Enhanced selectivity towards cancer cells is one of the most essential features sought in new generation photodynamic therapy (PDT) agents in order to minimize the side effects on healthy cells and to improve the efficacy of the treatment. In this direction, one promising approach is to design activatable photosensitizers, which tend to stay in an OFF state and get activated only in cancer cells with tumor-associated stimuli. Based on this idea, herein we introduced a hydrogen peroxide (H2O2) activatable iodinated resorufin (RR-1) as a red-shifted, water soluble and cancer cell selective photosensitizer. RR-1 exhibited high singlet oxygen quantum yield in aqueous solutions upon reacting with H2O2 and induced selective photocytotoxicity in colorectal (HCT-116) and triple negative breast (MDA MB-231) cancer cells, which contain high level of reactive oxygen species (ROS).

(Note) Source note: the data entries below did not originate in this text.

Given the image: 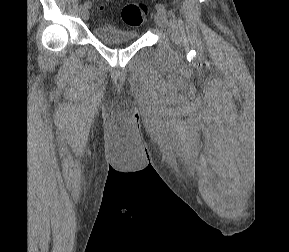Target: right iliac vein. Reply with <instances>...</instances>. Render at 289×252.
Returning a JSON list of instances; mask_svg holds the SVG:
<instances>
[{
    "instance_id": "1",
    "label": "right iliac vein",
    "mask_w": 289,
    "mask_h": 252,
    "mask_svg": "<svg viewBox=\"0 0 289 252\" xmlns=\"http://www.w3.org/2000/svg\"><path fill=\"white\" fill-rule=\"evenodd\" d=\"M80 16L82 17L83 20H87L89 18V10L88 8L84 6H80Z\"/></svg>"
}]
</instances>
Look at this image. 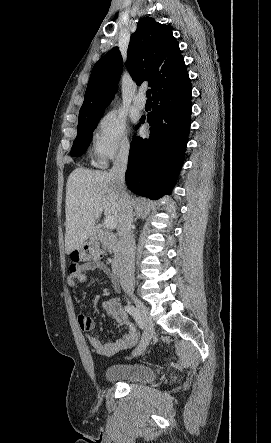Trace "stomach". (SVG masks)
<instances>
[{
    "mask_svg": "<svg viewBox=\"0 0 271 443\" xmlns=\"http://www.w3.org/2000/svg\"><path fill=\"white\" fill-rule=\"evenodd\" d=\"M91 237H97V233H95V231H92V233H90V239Z\"/></svg>",
    "mask_w": 271,
    "mask_h": 443,
    "instance_id": "1",
    "label": "stomach"
}]
</instances>
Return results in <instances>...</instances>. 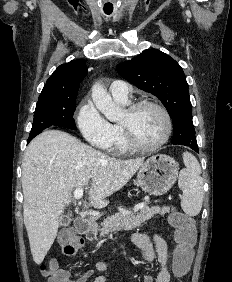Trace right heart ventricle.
I'll return each mask as SVG.
<instances>
[{"label":"right heart ventricle","instance_id":"e07e8e85","mask_svg":"<svg viewBox=\"0 0 232 282\" xmlns=\"http://www.w3.org/2000/svg\"><path fill=\"white\" fill-rule=\"evenodd\" d=\"M119 102L126 103L123 101H119ZM111 127L113 131V140H112L110 150L117 154H123V153L128 152L130 148L128 147V145L125 142L120 124H111Z\"/></svg>","mask_w":232,"mask_h":282}]
</instances>
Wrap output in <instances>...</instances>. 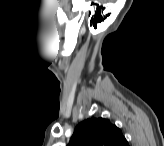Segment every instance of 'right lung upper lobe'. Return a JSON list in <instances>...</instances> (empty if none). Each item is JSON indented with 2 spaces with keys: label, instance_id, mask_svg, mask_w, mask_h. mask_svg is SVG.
Returning a JSON list of instances; mask_svg holds the SVG:
<instances>
[{
  "label": "right lung upper lobe",
  "instance_id": "right-lung-upper-lobe-1",
  "mask_svg": "<svg viewBox=\"0 0 164 146\" xmlns=\"http://www.w3.org/2000/svg\"><path fill=\"white\" fill-rule=\"evenodd\" d=\"M70 146H127L121 131L104 118H89L80 123L70 140Z\"/></svg>",
  "mask_w": 164,
  "mask_h": 146
}]
</instances>
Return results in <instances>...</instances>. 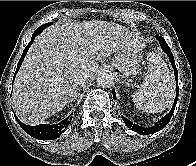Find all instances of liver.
<instances>
[{
  "mask_svg": "<svg viewBox=\"0 0 196 166\" xmlns=\"http://www.w3.org/2000/svg\"><path fill=\"white\" fill-rule=\"evenodd\" d=\"M143 45L126 27L106 21L57 22L38 35L16 75L12 106L25 124L36 125L61 111L77 89L76 72L93 78L98 62Z\"/></svg>",
  "mask_w": 196,
  "mask_h": 166,
  "instance_id": "obj_1",
  "label": "liver"
}]
</instances>
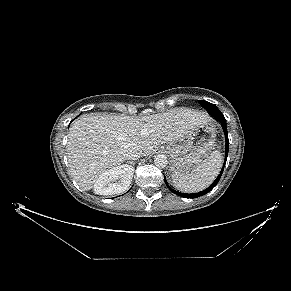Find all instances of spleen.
Instances as JSON below:
<instances>
[{"label": "spleen", "mask_w": 291, "mask_h": 291, "mask_svg": "<svg viewBox=\"0 0 291 291\" xmlns=\"http://www.w3.org/2000/svg\"><path fill=\"white\" fill-rule=\"evenodd\" d=\"M223 155L213 151L211 155L192 170L190 174L172 176L176 189L185 193H195L206 189L218 176L222 167Z\"/></svg>", "instance_id": "3e777b00"}]
</instances>
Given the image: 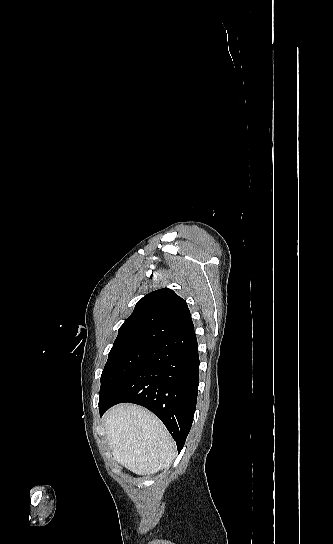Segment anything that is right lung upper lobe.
<instances>
[{"instance_id":"cb5924a9","label":"right lung upper lobe","mask_w":333,"mask_h":544,"mask_svg":"<svg viewBox=\"0 0 333 544\" xmlns=\"http://www.w3.org/2000/svg\"><path fill=\"white\" fill-rule=\"evenodd\" d=\"M193 329L186 302L173 290L163 288L137 302L133 313L119 328L112 349L153 346Z\"/></svg>"}]
</instances>
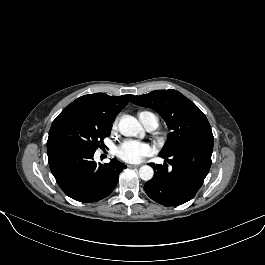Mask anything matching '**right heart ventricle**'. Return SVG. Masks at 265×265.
I'll return each instance as SVG.
<instances>
[{"label":"right heart ventricle","instance_id":"e07e8e85","mask_svg":"<svg viewBox=\"0 0 265 265\" xmlns=\"http://www.w3.org/2000/svg\"><path fill=\"white\" fill-rule=\"evenodd\" d=\"M138 116H139V119L146 117V116H154L156 118V116L153 113L148 112V111H140ZM157 124H158V121H157Z\"/></svg>","mask_w":265,"mask_h":265}]
</instances>
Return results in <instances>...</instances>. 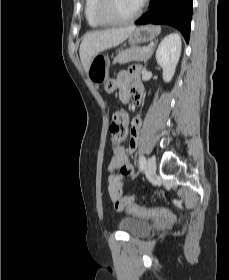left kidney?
<instances>
[{"label":"left kidney","mask_w":229,"mask_h":280,"mask_svg":"<svg viewBox=\"0 0 229 280\" xmlns=\"http://www.w3.org/2000/svg\"><path fill=\"white\" fill-rule=\"evenodd\" d=\"M181 38L177 33L167 35L156 51V61L163 69V80L170 82L181 55Z\"/></svg>","instance_id":"1"}]
</instances>
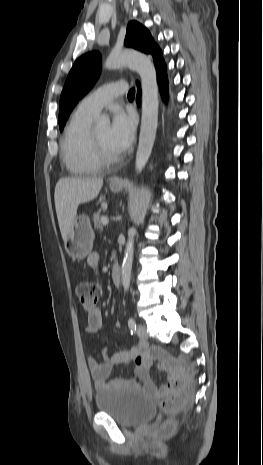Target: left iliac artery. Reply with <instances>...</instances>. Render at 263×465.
Listing matches in <instances>:
<instances>
[{
    "mask_svg": "<svg viewBox=\"0 0 263 465\" xmlns=\"http://www.w3.org/2000/svg\"><path fill=\"white\" fill-rule=\"evenodd\" d=\"M128 326L131 330V333L136 330V321L133 317H130L129 320H128Z\"/></svg>",
    "mask_w": 263,
    "mask_h": 465,
    "instance_id": "obj_1",
    "label": "left iliac artery"
}]
</instances>
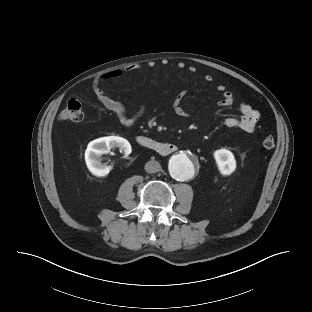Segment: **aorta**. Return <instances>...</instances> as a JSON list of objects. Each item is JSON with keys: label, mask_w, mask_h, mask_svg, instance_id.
<instances>
[{"label": "aorta", "mask_w": 312, "mask_h": 312, "mask_svg": "<svg viewBox=\"0 0 312 312\" xmlns=\"http://www.w3.org/2000/svg\"><path fill=\"white\" fill-rule=\"evenodd\" d=\"M168 169L174 179L186 181L194 176L197 170V161L191 156L178 154L170 159Z\"/></svg>", "instance_id": "obj_1"}]
</instances>
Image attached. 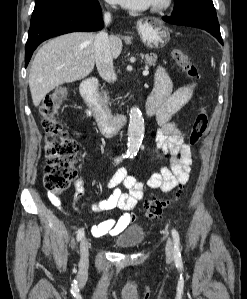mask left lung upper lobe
Returning <instances> with one entry per match:
<instances>
[{"instance_id":"5c2ea615","label":"left lung upper lobe","mask_w":247,"mask_h":299,"mask_svg":"<svg viewBox=\"0 0 247 299\" xmlns=\"http://www.w3.org/2000/svg\"><path fill=\"white\" fill-rule=\"evenodd\" d=\"M190 8H198L216 14L212 0H175L172 14H177Z\"/></svg>"}]
</instances>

Additionally, fluorescence signal of the iodo-resorufin core was restored upon cleavage of the cage unit in these cancer cells. In contrast, very low photocytotoxicity and negligible fluorescence enhancement were observed in normal fibroblast (NIH-3T3) cells. RR-1 not only marks the first example of a H2O2 activatable resorufin-based photosensitizer but also represents the first ever resorufin-based theranostic agent. We anticipate that iodo-resorufin scaffold can be easily modified with different masking units towards realization of highly selective and efficient phototheranostic agents for treatment of various cancer cells.